### Listed records ###
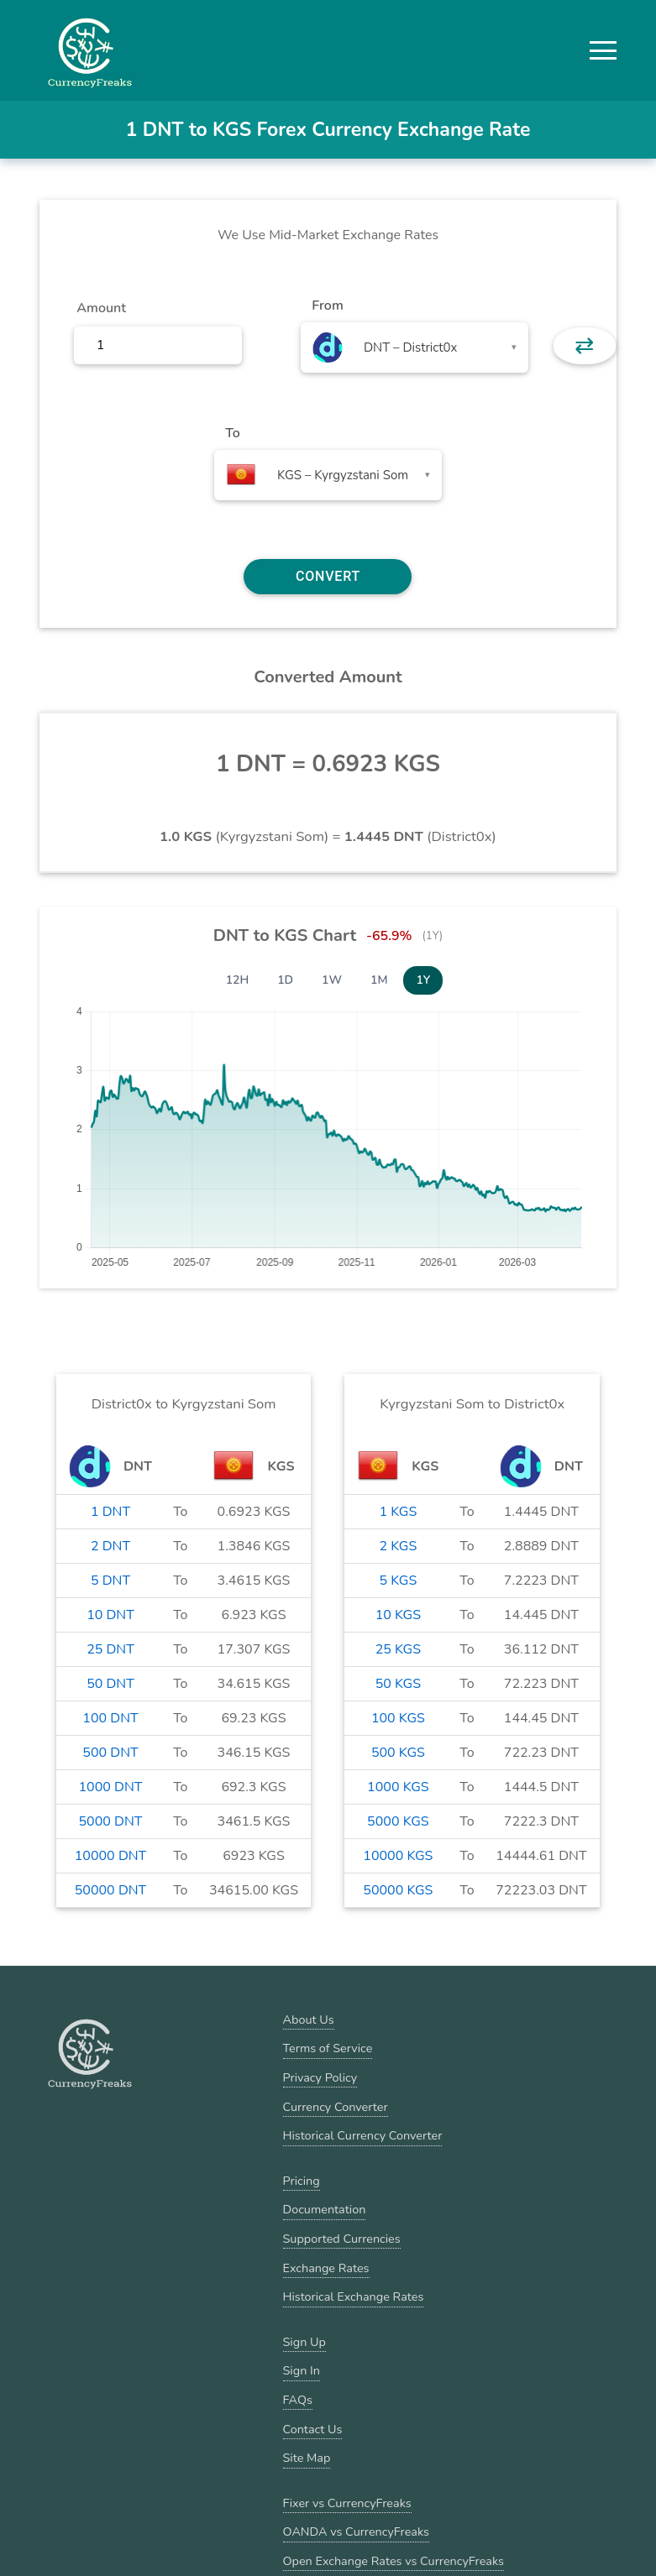 The image size is (656, 2576). What do you see at coordinates (324, 2209) in the screenshot?
I see `Documentation` at bounding box center [324, 2209].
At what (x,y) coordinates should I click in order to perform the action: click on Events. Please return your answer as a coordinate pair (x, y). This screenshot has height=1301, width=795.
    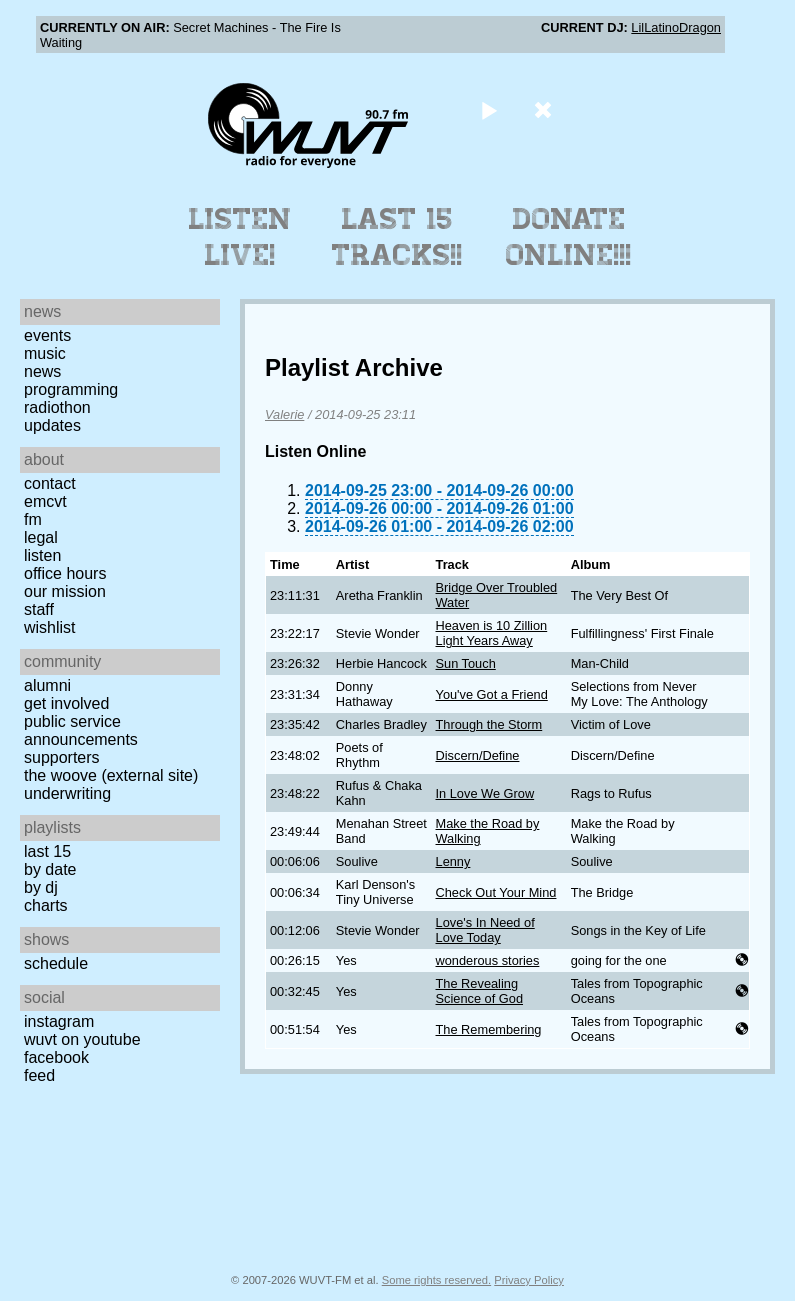
    Looking at the image, I should click on (47, 335).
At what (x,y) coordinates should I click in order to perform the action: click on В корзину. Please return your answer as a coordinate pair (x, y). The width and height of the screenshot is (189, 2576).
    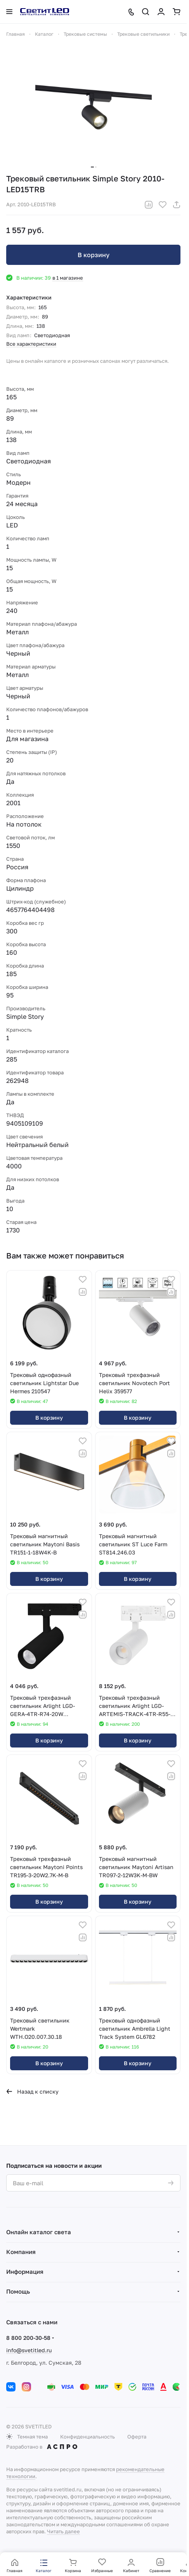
###
Work request: The lines from the one that contains "has height=1301, width=795." through the end of the data, repeated exactly and with no pictures, make up the whole answer.

Result:
At what (x,y) coordinates should I click in order to perform the action: click on Events. Please return your answer as a coordinate pair (x, y). This screenshot has height=1301, width=795.
    Looking at the image, I should click on (47, 335).
At what (x,y) coordinates should I click in order to perform the action: click on В корзину. Please return your answer as a coordinate pair (x, y). The width and height of the screenshot is (189, 2576).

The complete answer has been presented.